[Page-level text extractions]
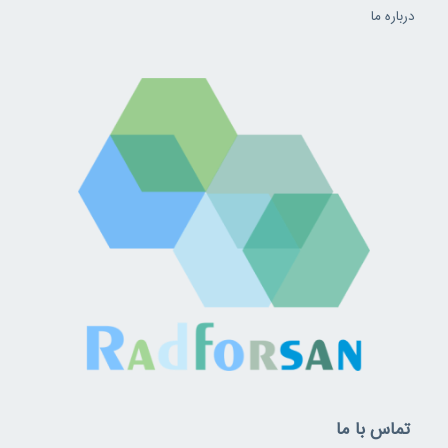
درباره ما
تماس با ما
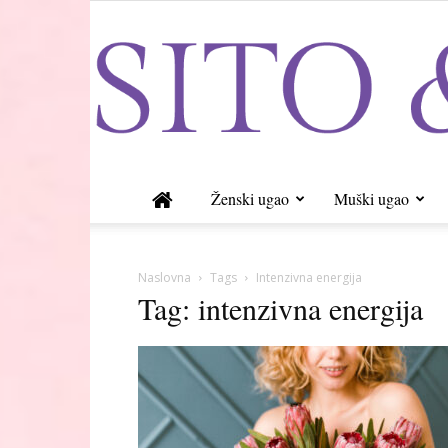
Ženski ugao
Muški ugao
Naslovna
Tags
Intenzivna energija
Tag: intenzivna energija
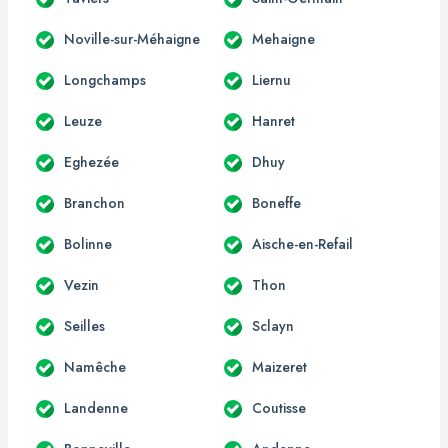
Noville-sur-Méhaigne
Mehaigne
Longchamps
Liernu
Leuze
Hanret
Eghezée
Dhuy
Branchon
Boneffe
Bolinne
Aische-en-Refail
Vezin
Thon
Seilles
Sclayn
Namêche
Maizeret
Landenne
Coutisse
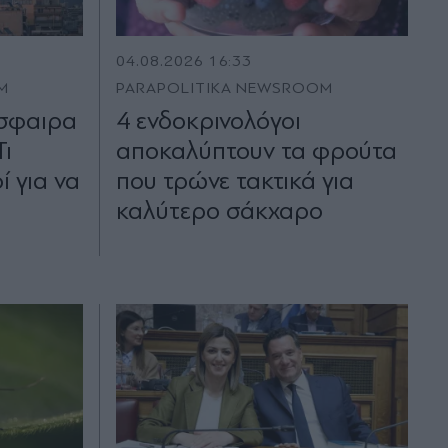
04.08.2026 16:33
M
PARAPOLITIKA NEWSROOM
σφαιρα
4 ενδοκρινολόγοι
Τι
αποκαλύπτουν τα φρούτα
ί για να
που τρώνε τακτικά για
καλύτερο σάκχαρο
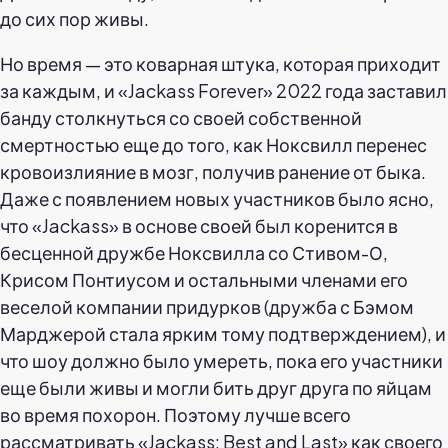
до сих пор живы.
Но время — это коварная штука, которая приходит
за каждым, и «Jackass Forever» 2022 года заставил
банду столкнуться со своей собственной
смертностью еще до того, как Ноксвилл перенес
кровоизлияние в мозг, получив ранение от быка.
Даже с появлением новых участников было ясно,
что «Jackass» в основе своей был коренится в
бесценной дружбе Ноксвилла со Стивом-О,
Крисом Понтиусом и остальными членами его
веселой компании придурков (дружба с Бэмом
Марджерой стала ярким тому подтверждением), и
что шоу должно было умереть, пока его участники
еще были живы и могли бить друг друга по яйцам
во время похорон. Поэтому лучше всего
рассматривать «Jackass: Best and Last» как своего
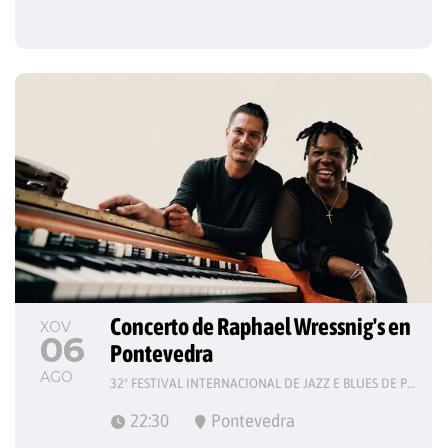
Concerto de Raphael Wressnig's en 
XOV
06
Pontevedra
AGO
32º FESTIVAL INTERNACIONAL DE JAZZ E BLUES DE PONTEVEDRA
22:30
Pontevedra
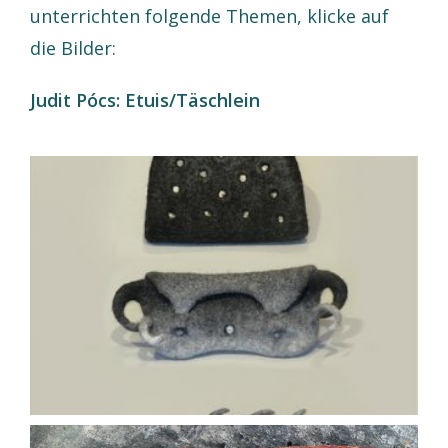
unterrichten folgende Themen, klicke auf
die Bilder:
Judit Pócs: Etuis/Täschlein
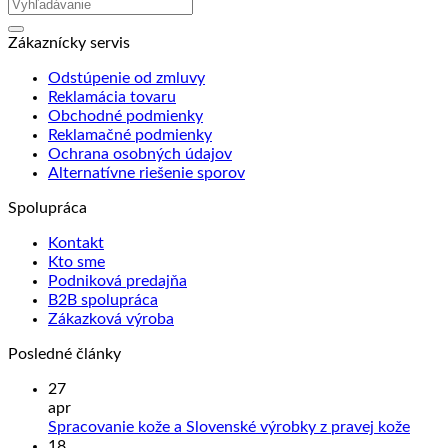
Zákaznícky servis
Odstúpenie od zmluvy
Reklamácia tovaru
Obchodné podmienky
Reklamačné podmienky
Ochrana osobných údajov
Alternatívne riešenie sporov
Spolupráca
Kontakt
Kto sme
Podniková predajňa
B2B spolupráca
Zákazková výroba
Posledné články
27
apr
Žiad
Spracovanie kože a Slovenské výrobky z pravej kože
kome
18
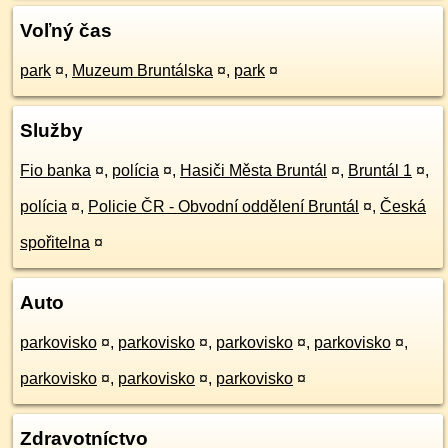
Voľný čas
park
¤
,
Muzeum Bruntálska
¤
,
park
¤
Služby
Fio banka
¤
,
polícia
¤
,
Hasiči Města Bruntál
¤
,
Bruntál 1
¤
,
polícia
¤
,
Policie ČR - Obvodní oddělení Bruntál
¤
,
Česká
spořitelna
¤
Auto
parkovisko
¤
,
parkovisko
¤
,
parkovisko
¤
,
parkovisko
¤
,
parkovisko
¤
,
parkovisko
¤
,
parkovisko
¤
Zdravotníctvo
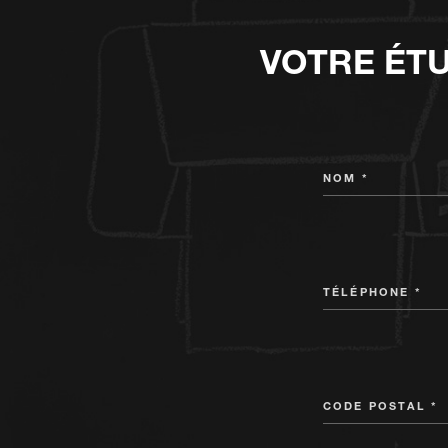
VOTRE ÉT
NOM *
TÉLÉPHONE *
CODE POSTAL *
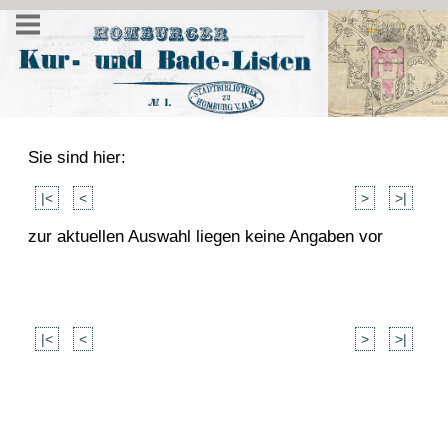
Sie sind hier:
|<
<
>
>|
zur aktuellen Auswahl liegen keine Angaben vor
|<
<
>
>|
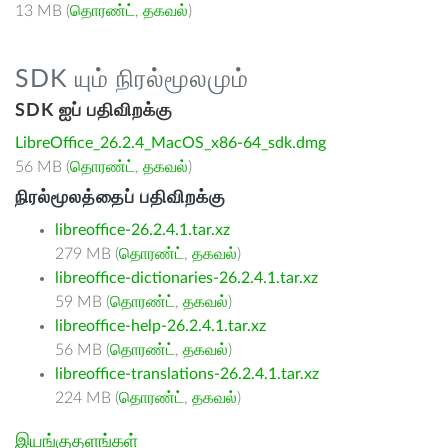
13 MB (
தொரண்ட்
,
தகவல்
)
SDK யும் நிரல்மூலமும்
SDK ஐப் பதிவிறக்கு
LibreOffice_26.2.4_MacOS_x86-64_sdk.dmg
56 MB (
தொரண்ட்
,
தகவல்
)
நிரல்மூலத்தைப் பதிவிறக்கு
libreoffice-26.2.4.1.tar.xz
279 MB (
தொரண்ட்
,
தகவல்
)
libreoffice-dictionaries-26.2.4.1.tar.xz
59 MB (
தொரண்ட்
,
தகவல்
)
libreoffice-help-26.2.4.1.tar.xz
56 MB (
தொரண்ட்
,
தகவல்
)
libreoffice-translations-26.2.4.1.tar.xz
224 MB (
தொரண்ட்
,
தகவல்
)
இயங்குதளங்கள்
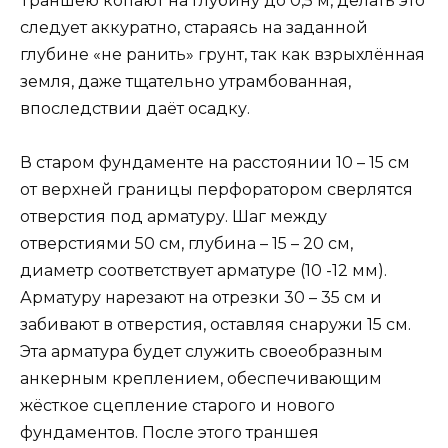
Траншею копают на глубину до 0,5 м, делать это
следует аккуратно, стараясь на заданной
глубине «не ранить» грунт, так как взрыхлённая
земля, даже тщательно утрамбованная,
впоследствии даёт осадку.
В старом фундаменте на расстоянии 10 – 15 см
от верхней границы перфоратором сверлятся
отверстия под арматуру. Шаг между
отверстиями 50 см, глубина – 15 – 20 см,
диаметр соответствует арматуре (10 -12 мм).
Арматуру нарезают на отрезки 30 – 35 см и
забивают в отверстия, оставляя снаружи 15 см.
Эта арматура будет служить своеобразным
анкерным креплением, обеспечивающим
жёсткое сцепление старого и нового
фундаментов. После этого траншея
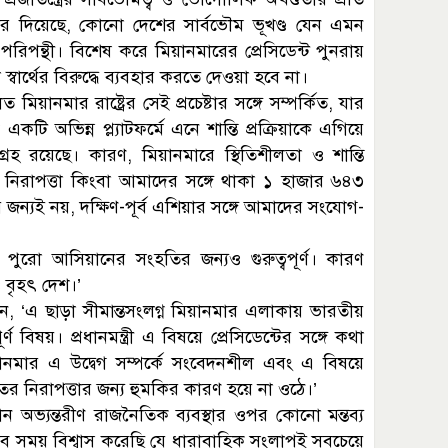
জোর দিয়েছে, কোনো দেশের সার্বভৌম ভূখণ্ড যেন এমন
থের পরিপন্থী। বিশেষ করে মিয়ানমারের প্রেসিডেন্ট পুনরায়
স্বার্থের বিরুদ্ধে ব্যবহার করতে দেওয়া হবে না।
িয়ানমার রাষ্ট্রের সেই প্রচেষ্টার সঙ্গে সম্পর্কিত, যার
টি অভিন্ন প্ল্যাটফর্মে এনে শান্তি প্রক্রিয়াকে এগিয়ে
হ রয়েছে। কারণ, মিয়ানমারে স্থিতিশীলতা ও শান্তি
ঞ্চলের নিরাপত্তা কিংবা আমাদের সঙ্গে থাকা ১ হাজার ৬৪৩
র জন্যই নয়, দক্ষিণ-পূর্ব এশিয়ার সঙ্গে আমাদের সংযোগ-
তা পুরো আসিয়ানের সংহতির জন্যও গুরুত্বপূর্ণ। কারণ
ও বৃহৎ দেশ।’
েন, ‘এ ছাড়া সীমান্তসংলগ্ন মিয়ানমার এলাকায় ভারতীয়
ণ বিষয়। প্রধানমন্ত্রী এ বিষয়ে প্রেসিডেন্টের সঙ্গে কথা
য়ানমার এ উদ্বেগ সম্পর্কে সংবেদনশীল এবং এ বিষয়ে
রতের নিরাপত্তার জন্য হুমকির কারণ হয়ে না ওঠে।’
মান অভ্যন্তরীণ রাজনৈতিক ব্যবস্থার ওপর কোনো মন্তব্য
া সব সময় বিশ্বাস করেছি যে ধারাবাহিক সংলাপই সবচেয়ে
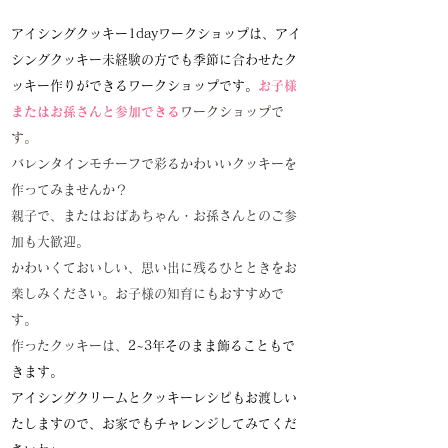
アイシングクッキー1dayワークショップは、​アイ
シングクッキー未経験の方でも季節に合わせたク
ッキー作りができるワークショップです。
お子様
またはお孫さんと参加できる
ワークショップで
す。
バレンタインモチーフで彩るかわいいクッキーを
作ってみませんか？
親子で、またはおばあちゃん・お孫さんとのご参
加も大歓迎。
かわいくておいしい、思い出に残るひとときをお
楽しみください。お子様の知育にもおすすめで
す。
​作ったクッキーは、
2~3年そのまま飾ることもで
きます。
​アイシングクリームとクッキーレシピもお渡しい
たしますので、お家でもチャレンジしてみてくだ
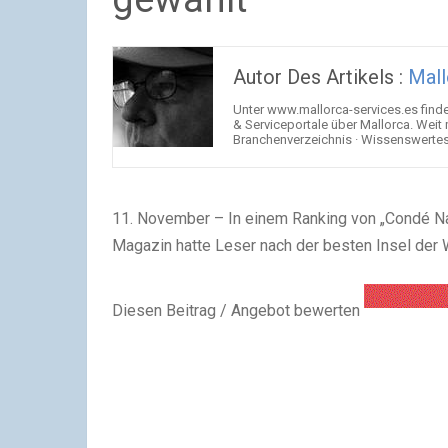
Autor Des Artikels :
Mall
Unter www.mallorca-services.es find
& Serviceportale über Mallorca. Weit
Branchenverzeichnis · Wissenswertes 
11. November – In einem Ranking von „Condé Nas
Magazin hatte Leser nach der besten Insel der 
Diesen Beitrag / Angebot bewerten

> _EXERCISE REQUIREMENTS_
Restate the lines of the records exactly, starting at the first and stopping after the line with "Но время — это". Leave out any picture.

> _EXERCISE ANSWER_
درباره ما
تماس با ما
Ženski ugao
Muški ugao
Naslovna
Tags
Intenzivna energija
Tag: intenzivna energija
Noville-sur-Méhaigne
Mehaigne
Longchamps
Liernu
Leuze
Hanret
Eghezée
Dhuy
Branchon
Boneffe
Bolinne
Aische-en-Refail
Vezin
Thon
Seilles
Sclayn
Namêche
Maizeret
Landenne
Coutisse
04.08.2026 16:33
M
PARAPOLITIKA NEWSROOM
σφαιρα
4 ενδοκρινολόγοι
Τι
αποκαλύπτουν τα φρούτα
ί για να
που τρώνε τακτικά για
καλύτερο σάκχαρο
до сих пор живы.
Но время — это коварная штука, которая приходит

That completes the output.